## Record set
══════════

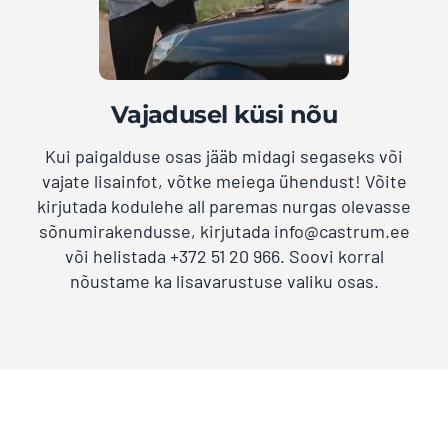
Vajadusel küsi nõu
Kui paigalduse osas jääb midagi segaseks või
vajate lisainfot, võtke meiega ühendust! Võite
kirjutada kodulehe all paremas nurgas olevasse
sõnumirakendusse, kirjutada info@castrum.ee
või helistada +372 51 20 966. Soovi korral
nõustame ka lisavarustuse valiku osas.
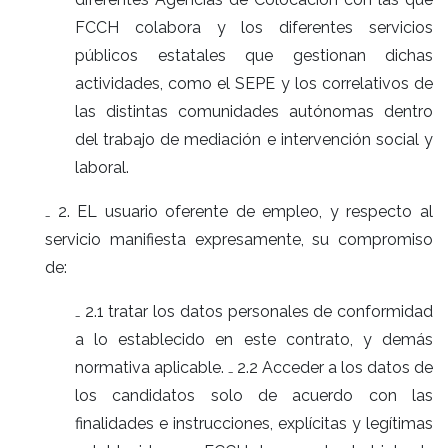
FCCH colabora y los diferentes servicios
públicos estatales que gestionan dichas
actividades, como el SEPE y los correlativos de
las distintas comunidades autónomas dentro
del trabajo de mediación e intervención social y
laboral.
₋ 2. EL usuario oferente de empleo, y respecto al
servicio manifiesta expresamente, su compromiso
de:
₋ 2.1 tratar los datos personales de conformidad
a lo establecido en este contrato, y demás
normativa aplicable. ₋ 2.2 Acceder a los datos de
los candidatos solo de acuerdo con las
finalidades e instrucciones, explícitas y legítimas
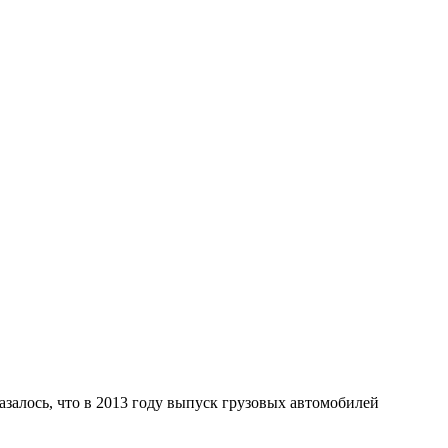
азалось, что в 2013 году выпуск грузовых автомобилей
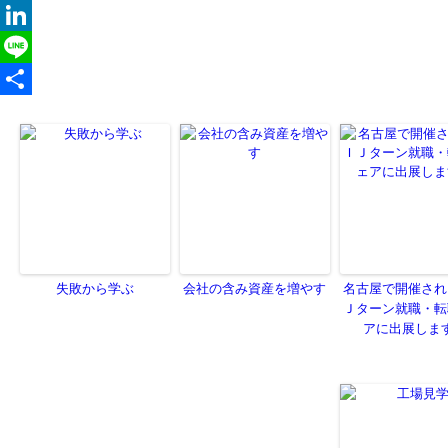
失敗から学ぶ
会社の含み資産を増やす
名古屋で開催され
Ｊターン就職・転
アに出展しま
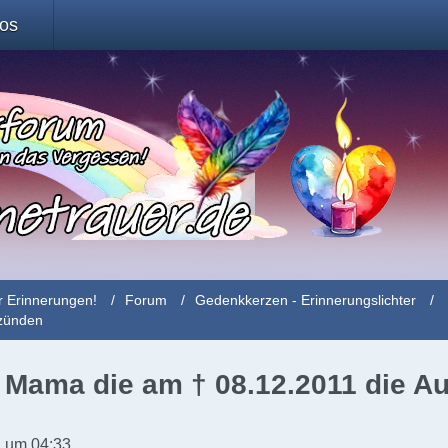
fos
r Erinnerungen!
Forum
Gedenkkerzen - Erinnerungslichter
nzünden
e Mama die am † 08.12.2011 die A
 um 04:33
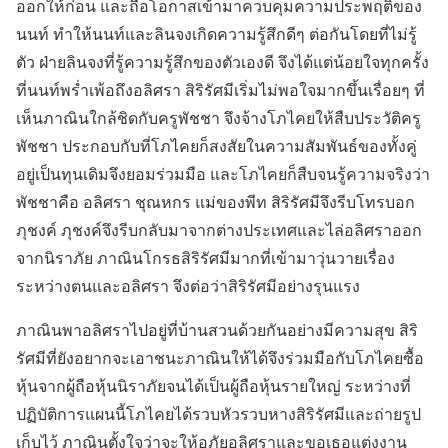
ออกให้ก่อน และถือโอกาสเข้ามาควบคุมความประพฤติของ
นนท์ ทำให้นนท์และลินจงเกิดความรู้สึกดีๆ ต่อกันโดยที่ไม่รู้
ตัว ฝ่ายลินจงที่รู้ความรู้สึกของตัวเองดี จึงได้แต่น้อยใจทุกครั้ง
ที่นนท์พร่ำเพ้อถึงอลิศรา สิริรัศมีเริ่มไม่พอใจมากขึ้นเรื่อยๆ ที่
เห็นภาณินใกล้ชิดกับครูพัชชา จึงจ้างโภไคยให้สืบประวัติครู
พัชชา ประกอบกับที่โภไคยก็สงสัยในความสัมพันธ์ของทั้งคู่
อยู่เป็นทุนเดิมจึงยอมร่วมมือ และโภไคยก็สืบจนรู้ความจริงว่า
พัชชาคือ อลิศรา ชุณหกร แม่ของพีท สิริรัศมีจึงรีบโทรบอก
ภุชงค์ ภุชงค์จึงรีบกลับมาจากต่างประเทศและไล่อลิศราออก
จากนิราภัย ภาณินโกรธสิริรัศมีมากที่เข้ามาวุ่นวายเรื่อง
ระหว่างตนและอลิศรา จึงต่อว่าสิริรัศมีอย่างรุนแรง
ภาณินพาอลิศราไปอยู่ที่บ้านสวนด้วยกันอย่างมีความสุข สิริ
รัศมีที่ยังอยากจะเอาชนะภาณินให้ได้จึงร่วมมือกับโภไคยซื้อ
หุ้นจากผู้ถือหุ้นนิราภัยจนได้เป็นผู้ถือหุ้นรายใหญ่ ระหว่างที่
ปฏิบัติการแผนนี้โภไคยได้รวบหัวรวบหางสิริรัศมีและถ่ายรูป
เก็บไว้ ภาณินตั้งใจว่าจะให้อภัยอลิศราและขอเธอแต่งงาน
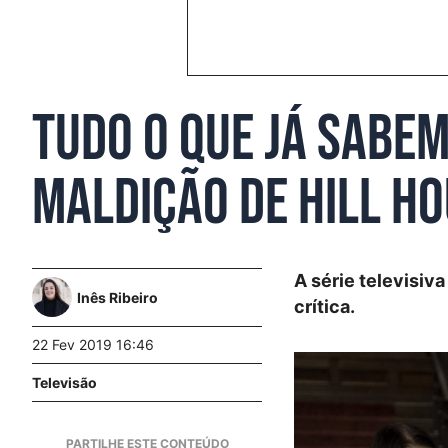
Tudo o que já sabe
Maldição de Hill H
A série televisiv
Inês Ribeiro
crítica.
22 Fev 2019 16:46
Televisão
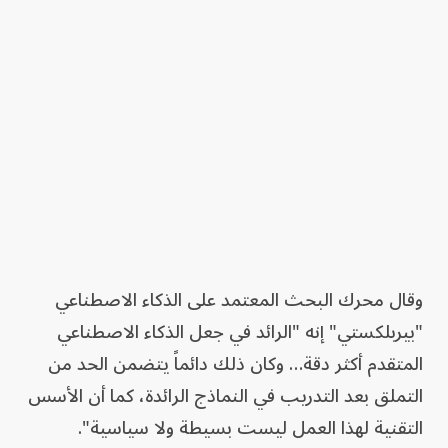
وقال محرك البحث المعتمد على الذكاء الاصطناعي
"بيربلكستي" إنه "الرائد في جعل الذكاء الاصطناعي
المتقدم أكثر دقة… وكان ذلك دائماً يتضمن الحد من
التملق بعد التدريب في النماذج الرائدة، كما أن الأسس
التقنية لهذا العمل ليست بسيطة ولا سياسية".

══════════

## Work task
Where in the entries does the word "ระหว" occur? Copy out each line that has it.

## Result for this task
ระหว่างตนและอลิศรา จึงต่อว่าสิริรัศมีอย่างรุนแรง
หุ้นจากผู้ถือหุ้นนิราภัยจนได้เป็นผู้ถือหุ้นรายใหญ่ ระหว่างที่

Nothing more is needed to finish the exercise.